Faced with fears of contagion spreading from the euro zone’s fiscal crisis, the new coalition government has vowed to put deficit reduction at the top of its list of priorities.
Following the financial crisis, the budget deficit is forecast to hit 163 billion pounds this year, equivalent to about 11 percent of gross domestic product.
However, that estimate is likely to change come budget time with a new independent body of experts expected to produce updated forecasts before June 22.
Many analysts expect that body to conclude that the previous Labour government’s estimates for economic growth were too optimistic, making the debt mountain even higher to climb.

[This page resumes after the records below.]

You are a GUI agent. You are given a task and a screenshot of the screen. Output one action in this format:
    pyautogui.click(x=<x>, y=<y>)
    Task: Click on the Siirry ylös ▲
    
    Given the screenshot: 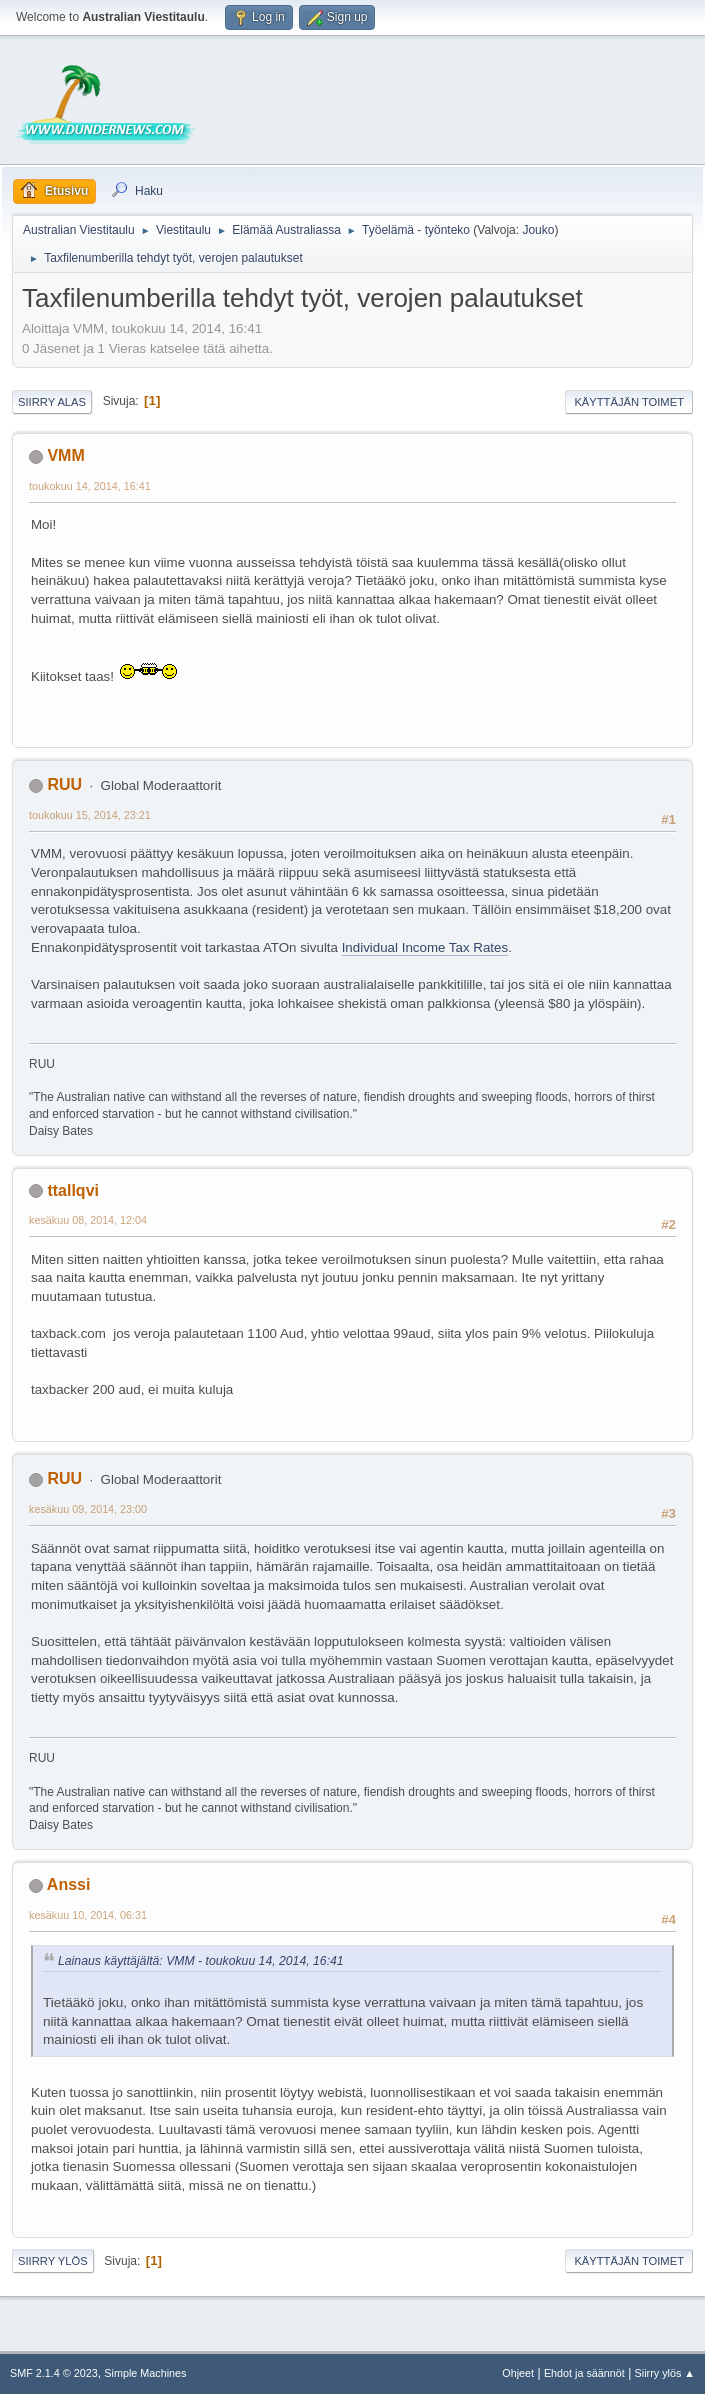 What is the action you would take?
    pyautogui.click(x=665, y=2373)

The coalition is worried that, without urgent action, the government’s debt burden could trigger a downgrade to its top notch credit rating and drive Britain into another economic crisis.
Government aides say Osborne will publish the overall spending envelope in his emergency budget, which will then feed into a three-year spending review due later in the year.
That review will detail the magnitude of cuts each government department will have to bear.
On Monday, the government is due to announce how six billion pounds of 2010 savings will be divided across departments, with areas such as consultancy, information technology, property and advertising likely to come under the axe.
“We really want to make sure that by the time you get to the serious spending review, departments have tackled the easy low hanging fruit,” Laws said.
Laws said the coalition, formed after the May 6 election failed to produce an outright winner, would also “seriously consider” lengthening the spending review to five years.
“Fiscal consolidation is going to be much easier with a coalition government that’s got broad support,” he said, saying the coalition would “bring down the structural deficit more rapidly than at present”.